TASK INPUT START

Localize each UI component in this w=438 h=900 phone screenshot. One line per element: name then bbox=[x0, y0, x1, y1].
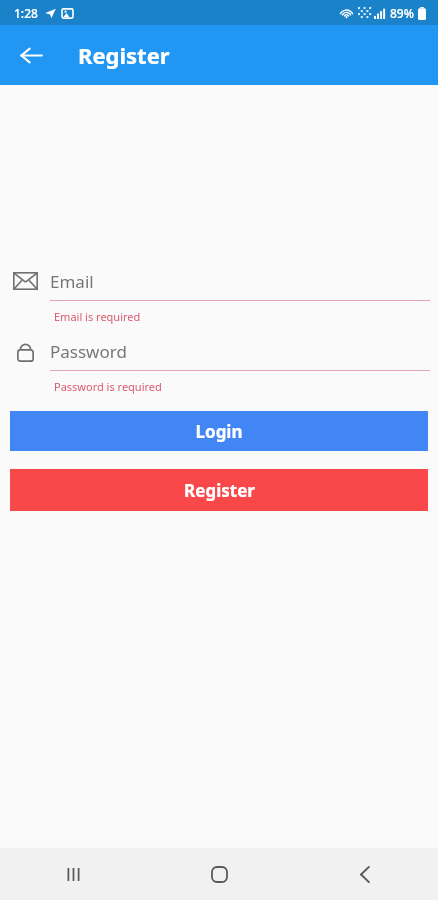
staticText: Login bbox=[195, 420, 243, 443]
staticText: Register bbox=[184, 479, 255, 502]
staticText: 89% bbox=[390, 5, 414, 21]
button[interactable]: Email bbox=[0, 262, 438, 300]
staticText: Email bbox=[50, 270, 94, 293]
staticText: Password is required bbox=[54, 379, 162, 394]
button[interactable]: Recents bbox=[0, 848, 146, 900]
staticText: Email is required bbox=[54, 309, 141, 324]
button[interactable]: Home bbox=[146, 848, 292, 900]
staticText: Register bbox=[78, 40, 170, 70]
button[interactable]: Back bbox=[10, 34, 52, 76]
staticText: Password bbox=[50, 340, 127, 363]
button[interactable]: Password bbox=[0, 332, 438, 370]
button[interactable]: Login bbox=[10, 411, 428, 451]
button[interactable]: Back bbox=[292, 848, 438, 900]
button[interactable]: Register bbox=[10, 469, 428, 511]
staticText: 1:28 bbox=[14, 5, 38, 21]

TASK INPUT END

WHAT NEEDS TO BE DONE — Print all entries exactly; skip the pictures.

ANSWER BELOW —
Localize each UI component in this w=438 h=900 phone screenshot. One line per element: name then bbox=[x0, y0, x1, y1].
staticText: Login bbox=[195, 420, 243, 443]
staticText: Register bbox=[184, 479, 255, 502]
staticText: 89% bbox=[390, 5, 414, 21]
button[interactable]: Email bbox=[0, 262, 438, 300]
staticText: Email bbox=[50, 270, 94, 293]
staticText: Password is required bbox=[54, 379, 162, 394]
button[interactable]: Recents bbox=[0, 848, 146, 900]
staticText: Email is required bbox=[54, 309, 141, 324]
button[interactable]: Home bbox=[146, 848, 292, 900]
staticText: Register bbox=[78, 40, 170, 70]
button[interactable]: Back bbox=[10, 34, 52, 76]
staticText: Password bbox=[50, 340, 127, 363]
button[interactable]: Password bbox=[0, 332, 438, 370]
button[interactable]: Login bbox=[10, 411, 428, 451]
button[interactable]: Back bbox=[292, 848, 438, 900]
button[interactable]: Register bbox=[10, 469, 428, 511]
staticText: 1:28 bbox=[14, 5, 38, 21]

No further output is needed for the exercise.